Obviously, as I mentioned above, some of the issues around mesh creation are most likely imposed upon us by SL’s existing architecture. As such, it’s actually unfair to blame LL where this is the case. However, it’s probably equally fair to say that other issues, such as failing to include deformer tools, are down to management decisions which have potentially damaged the take-up of mesh and for which LL must shoulder the blame.
Perhaps the Real Question is, “What is meant by 18%?”
However, I actually have a more fundamental issue with the 18% figure. It’s simply so nebulous, it’s meaningless.
Great, so “18% of all regions have mesh objects rezzed in them”. But, um, what exactly does this mean? How is it qualified? Were I, for example, to be the first person to rez a single mesh object – say an armchair – in my home, would that tip my home sim into the “18% of all regions”? If so, then the value of this figure is drastically diluted.

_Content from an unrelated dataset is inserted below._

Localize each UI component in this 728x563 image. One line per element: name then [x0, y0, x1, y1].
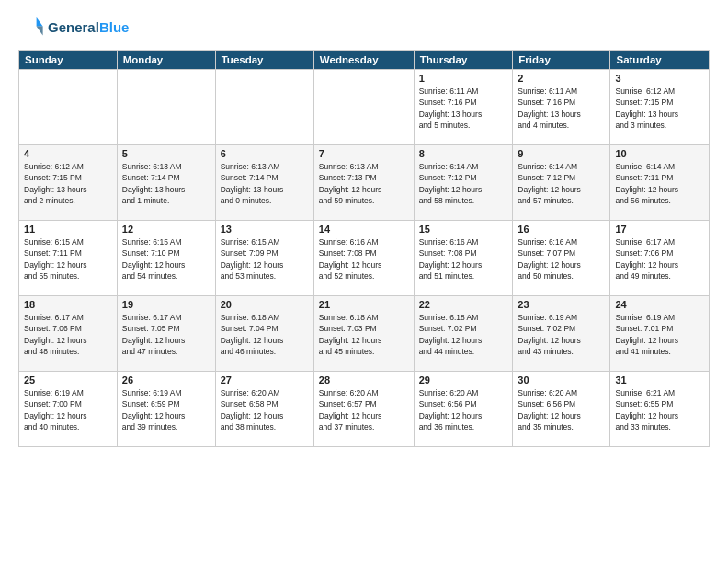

Also, how does clothing and avatars meshes and avatar accessories (hair, attachments, etc) factor into this? These would appear to be by far and away the most popular mesh items available on the SL Marketplace, yet Charlar’s figure would suggest they are excluded from any calculations, as they aren’t technically “rezzed on” a region, but rather “worn” by the avatar in question. So it is possible that in practical terms, mesh take-up may actually be greater than appears to be the case.
Thus, on these figures alone, it’s hard to define mesh as a “success” – or even, allowing for the questions around the 18% figure – “mainstream” – and please note I’m deliberately ignoring the comment on mesh sales Nalates also lists. This is again a generic statement; that “sales have doubled” is meaningless without some figures behind it.
However, it would equally be wrong to dismiss mesh as a “failure” on the basis of these figures, simply because they are so very nebulous and vague – at least where percentages of regions and doubling of sales are concerned.
All that really can be determined is that mesh continues to exist in something of a limbo, together with a speculation that it is possibly doing less well than LL had been hoping. Certainly, it’ll be interesting to see how the figures look and another two or three months’ time – and how they are presented.